Global South churchgoers maintain a "cultural repugnance" for
homosexuality and find the idea of "parallel jurisdiction" alongside
those who do not share that view unacceptable, he said. "As one
archbishop said to me, 'We cannot be in a position of condoning evil.'"
Threats of losing Western funding don't faze them, Atwood maintained,
quoting Bishop Ben Kwashi of the Nigerian diocese of Jos: "'A pile of
money? You can't make a pile of money so big it can insulate me from the
flames of Hell.'"

No more 'muddling through'

"God willing, the defining battle of the war for Anglicanism's soul will
be fought next week," intoned Pittsburgh bishop Duncan, even as he
warned that the "war" itself would take "days and months, and to some
extent years."

He characterized the conflict as one between archbishops in the global
South and those of the "disintegrating, old" West, with Archbishop of
Canterbury Rowan Williams caught in the middle. "This time 'muddling
through' will not suffice," he warned sternly. "For Rowan Williams, the
last British empire is his to lose."  

Duncan predicted that the primates will rebuke ECUSA's Presiding
Bishop, the bishops who voted for Robinson's confirmation and tolerate
same-sex unions, and the Diocese of New Hampshire. He also said they
will demand that Robinson not be consecrated, but that, if he is, he and
bishops who participate in his consecration not be recognized as such.
All who voted for the objectional resolutions would be called to public
repentance within a few months.

Admitting that such actions "sound pretty un-Anglican," Duncan then
speculated on the outcome if the primates decline to rebuke ECUSA.
"Quite simply, that failure would come at the price of a wrenching split
in the whole fabric of the Communion. I am convinced that the Global
South would largely separate itself from the old West," he said.  "The
Archbishop of Canterbury would become little more than the titular head
of a moribund and declining British, American and Australian sect. The
dynamic Anglicanism of Africa, Asia and Latin America would realign with
a 'first among equals' whose see might have a movable name, including
places like Lagos or Nassau or Singapore or Buenos Aires."

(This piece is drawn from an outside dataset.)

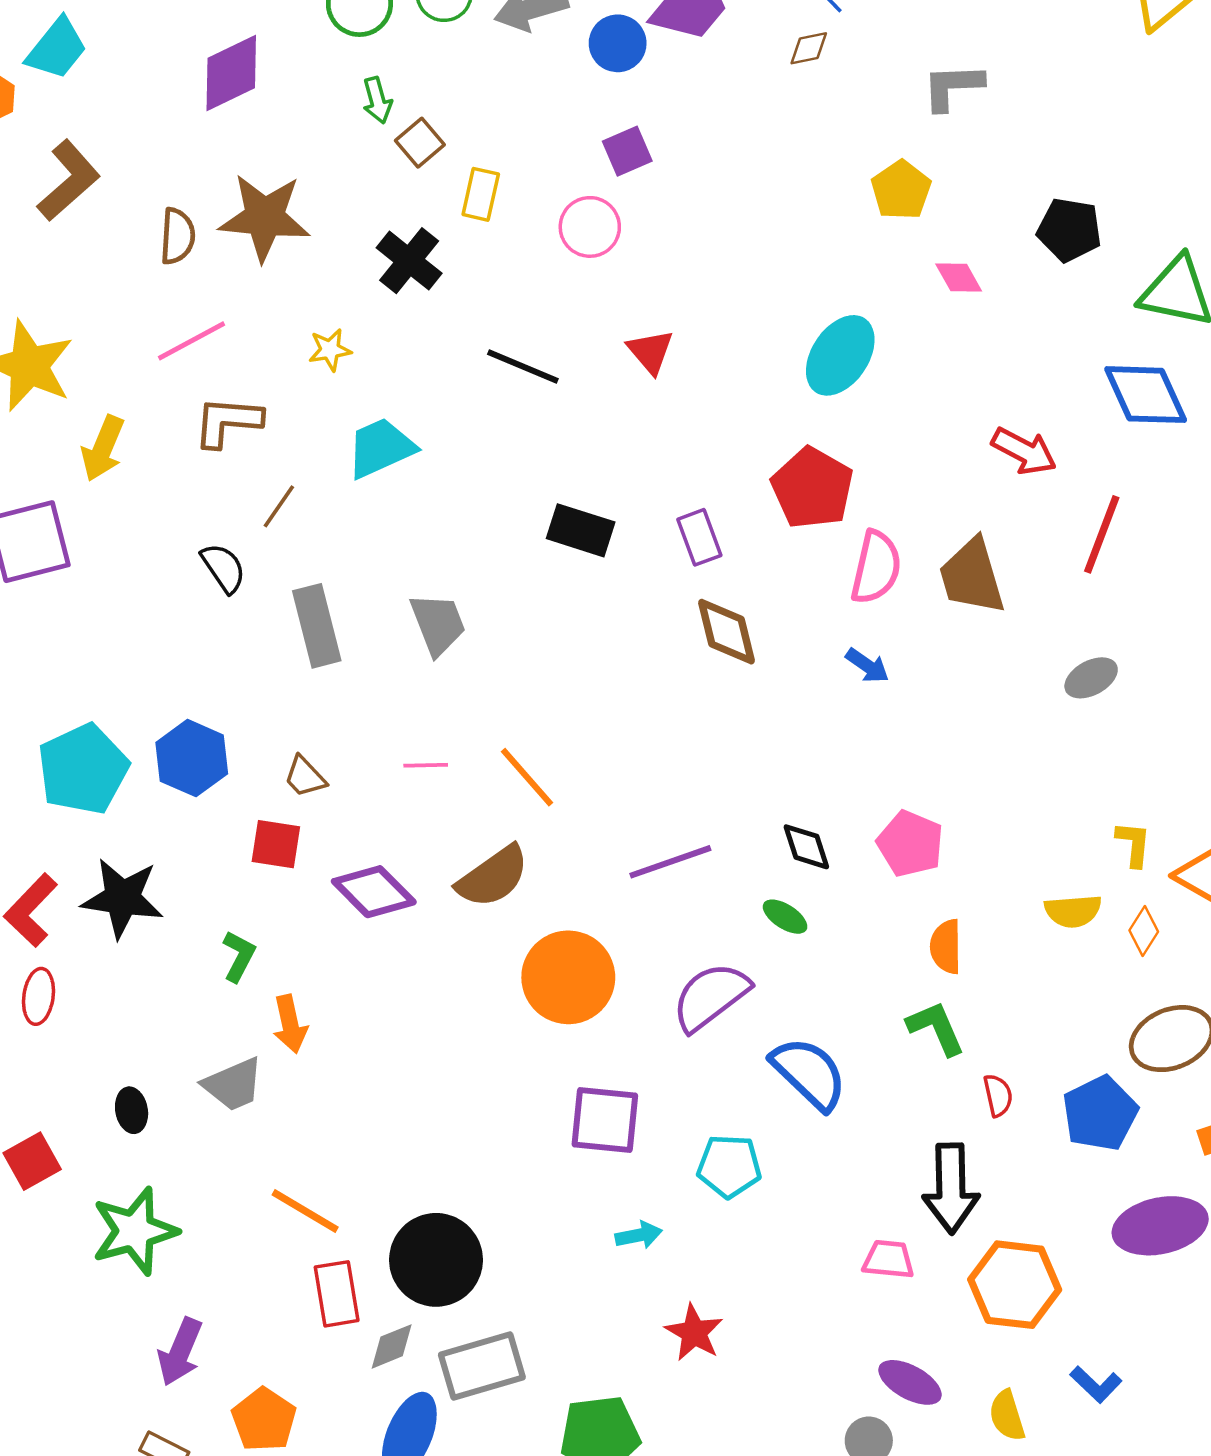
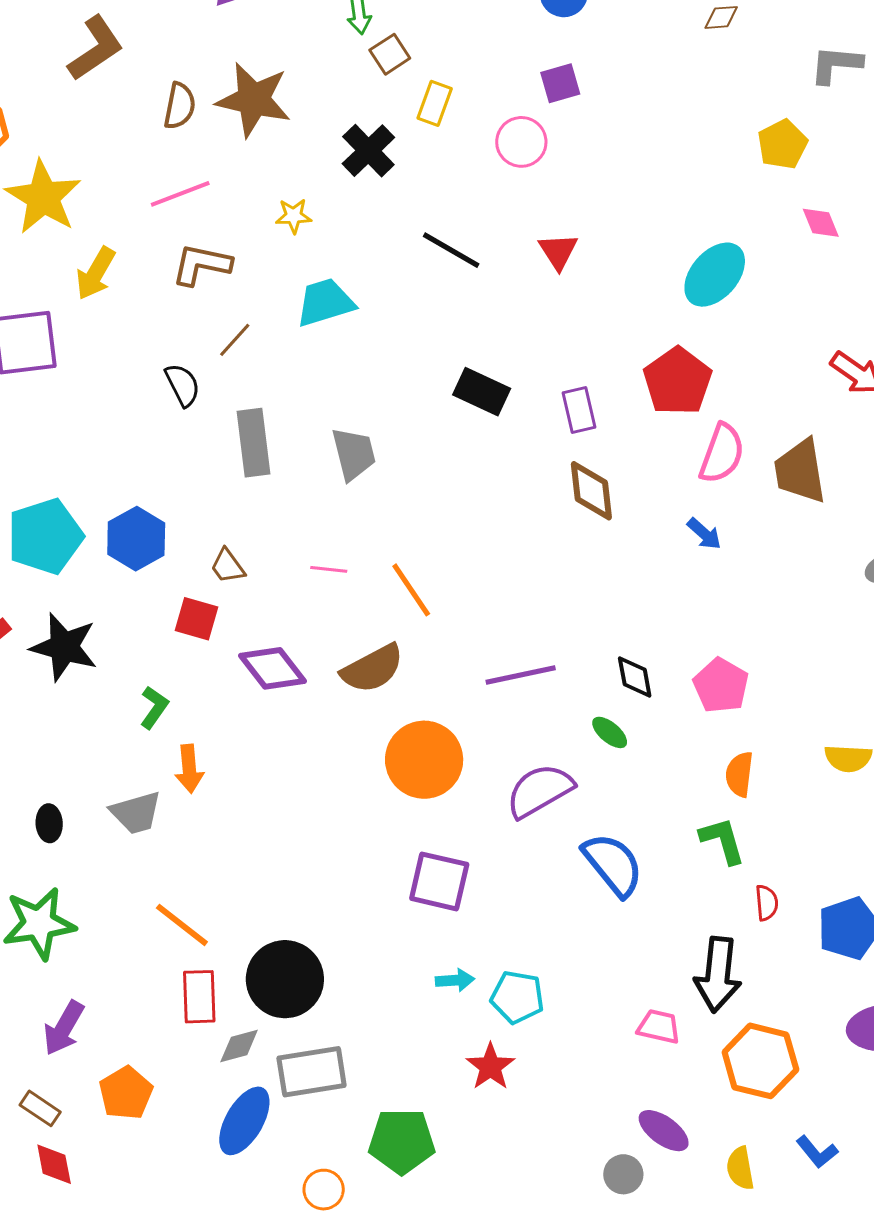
cyan pentagon: (729, 1166) -> (517, 997), moved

Gradually, as Duncan described it, a "Network of Confessing Dioceses and
Parishes" would emerge in North America, aligned with African and Asian
Anglicans-a remnant ecclesiola in ecclesia, a church within a church.
The AAC would facilitate the process, providing structures for the new
"replacement province," which will embrace a variety of breakaway
Episcopal churches, ranging from the Reformed Episcopal Church to the
Anglican Mission in America (AMiA).

The only sticking point, Duncan admitted, might be the ordination of
women-which is acceptable in some parts of the global South and not in
others. Duncan chalked that up to the failure to sustain "a process of
reception" about the issue. "We need to develop understandings of how
our two integrities can proceed alongside one another, until our Good
Lord eventually makes this matter plain to our children and
grandchildren," said Duncan. 

-- The Rev. Jan Nunley is deputy director of Episcopal News Service.